Carcass is a play about Jews yelling at each other. Avrush (David Greenspan) yells at his stepdaughter Reyz’l (Rebekah Levin) for being like her “shrew” mother Brayne (Kathryn Rossetter). Reyz’l yells at her stepbrother Mend’l (Alvin Keith) for smelling like animal hides. And Brayne yells at Avrush for being a drunk. It’s enough to drive Abe Foxman to antisemitism.
Written by the Russian playwright Peretz Hirshbein in 1905, Carcass has been inexplicably revived the New World Theatre Project—a real shame, since there are few opportunities to see Yiddish theater in New York. The press release informs us that Hirshbein’s work focuses “more on mood than plot” but fails to mention that the mood in question is irritation.

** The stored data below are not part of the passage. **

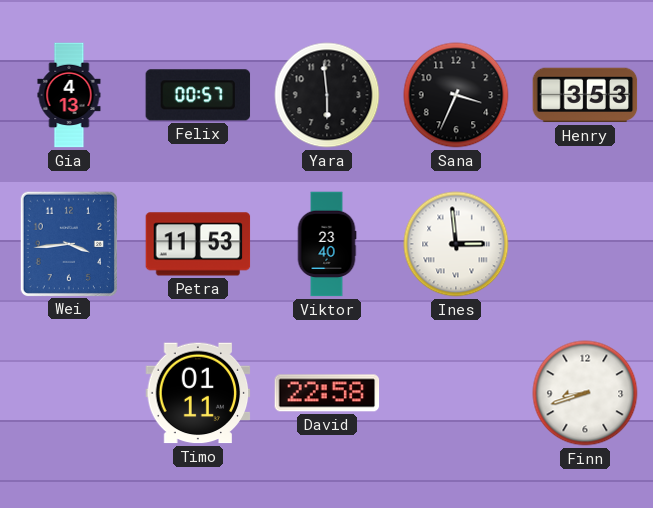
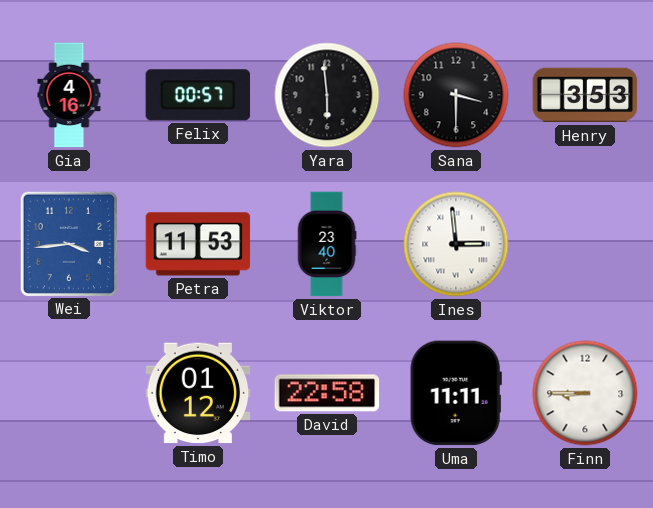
Gia: 4:13 -> 4:16
Sana: 3:34 -> 3:30
Timo: 01:11 -> 01:12
Uma: none -> 11:11
Finn: 8:42 -> 8:45
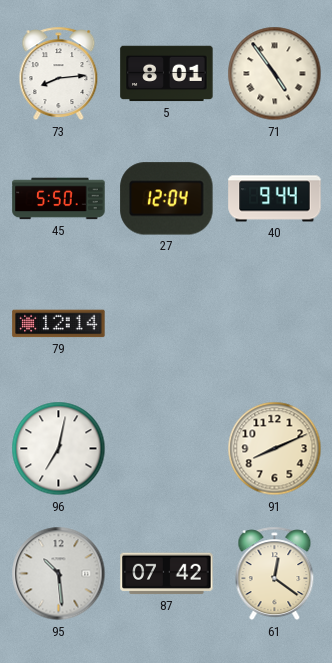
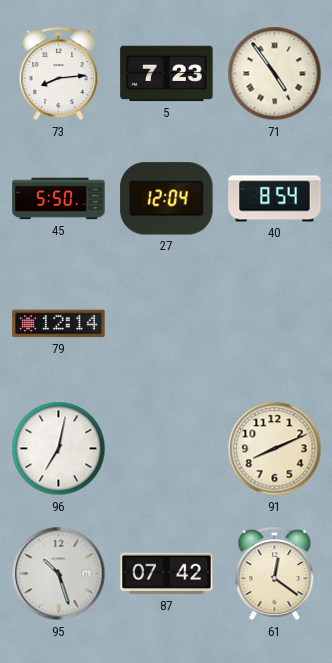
5: 8:01 -> 7:23
40: 9:44 -> 8:54
95: 10:29 -> 10:27
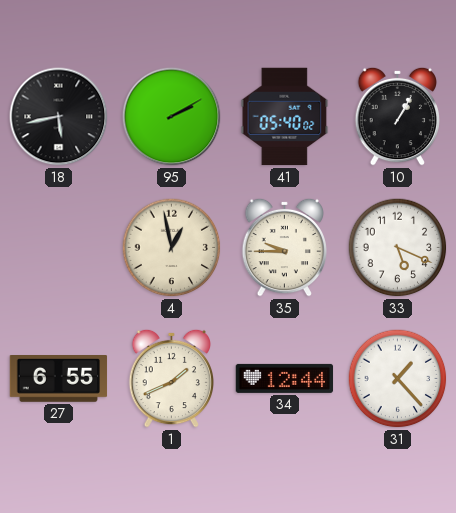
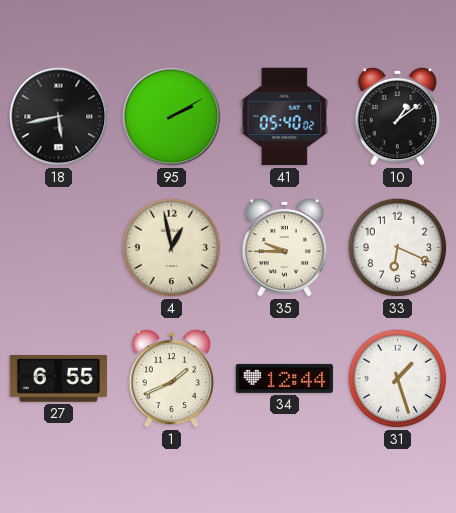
10: 1:05 -> 1:09
33: 5:19 -> 6:19
31: 1:23 -> 1:27
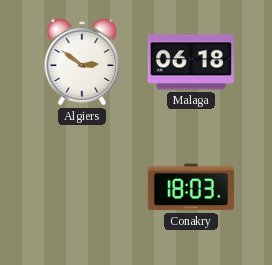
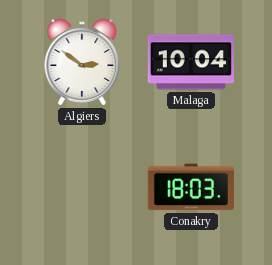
Malaga: 06:18 -> 10:04
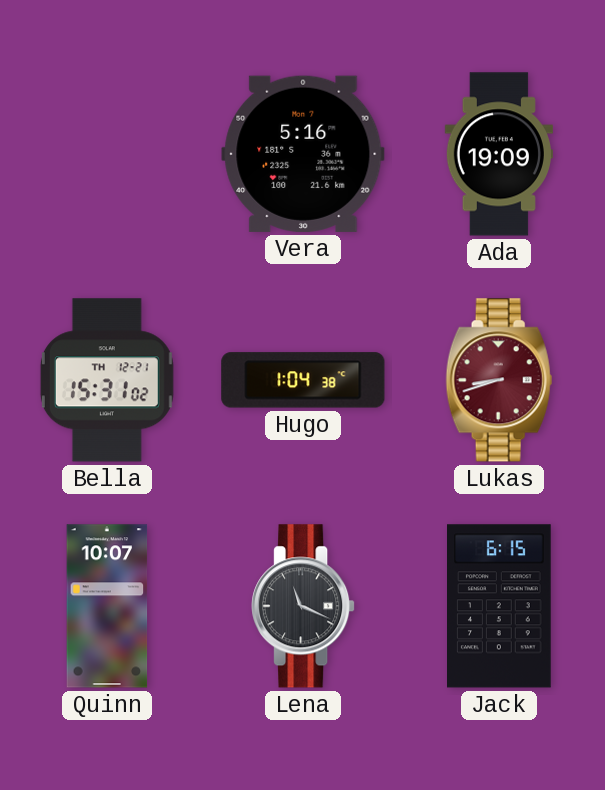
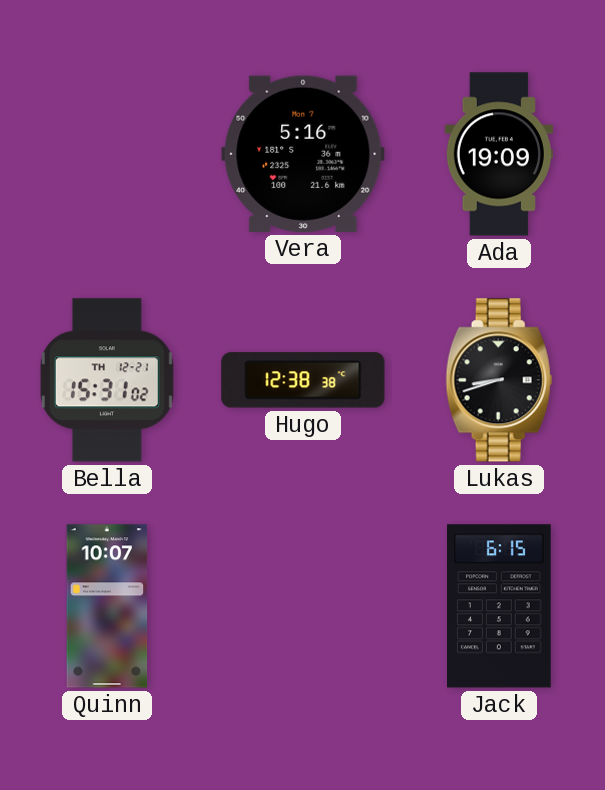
Hugo: 1:04 -> 12:38
Lukas dial: burgundy -> black
Lena: 11:19 -> none
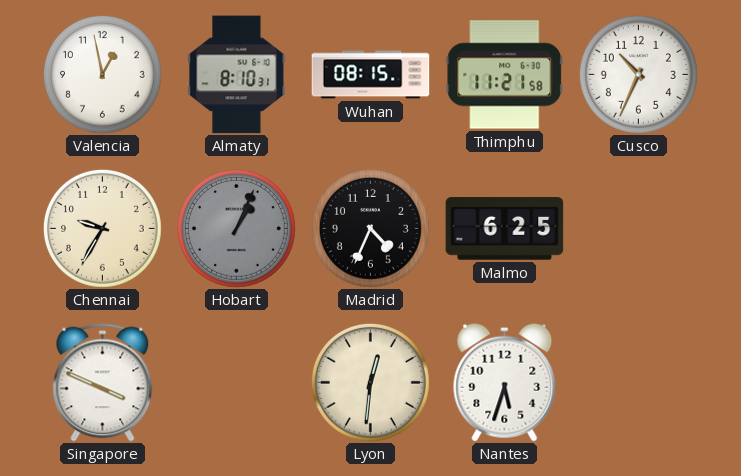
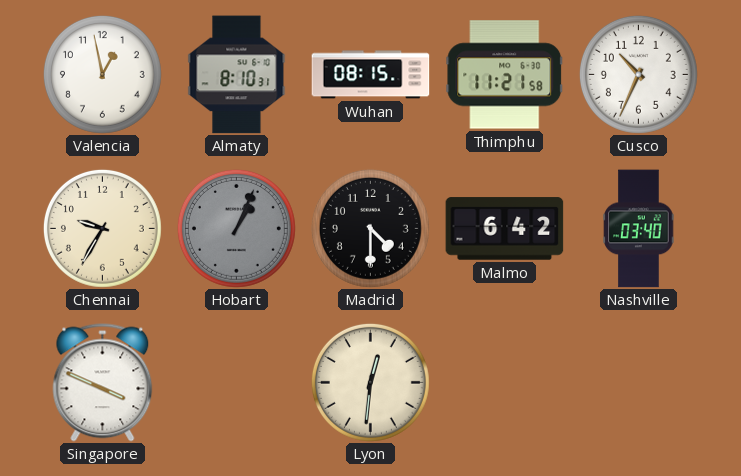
Madrid: 4:34 -> 4:30
Malmo: 6:25 -> 6:42
Nashville: none -> 03:40
Nantes: 5:33 -> none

Ostensibly about the failings of Avrush, whose alcoholism and inability to hold himself accountable for his actions has ruined his family, Carcass amounts to little more than an eighty-minute assault on its audience’s tolerance for poor imitations of Old World Jewish accents and limp metaphors—by my count, the title word appears eleven times in the script.
Mr. Greenspan, apparently a respectable actor (he has won five Obies), gestures his way through a rather embarrassing performance—sure, Jews talk with their hands, but not that much—and his co-stars fare little better, with Mr. Keith channeling some vaguely offensive combination of Forrest Gump and Sling Blade and Ms. Levin shrieking with such relentless intensity that she makes Curb Your Enthusiasm’s Susie Greene seem like the Queen Mother. Likely this is partially the fault of the material, which provides no opportunity for anything like sympathy, or empathy, or humor. Still, no one comes out of Carcass looking good.
Carcass runs through September 29th at HERE. 145 6th Avenue New York, NY. 1 hour 20 minutes. No intermission.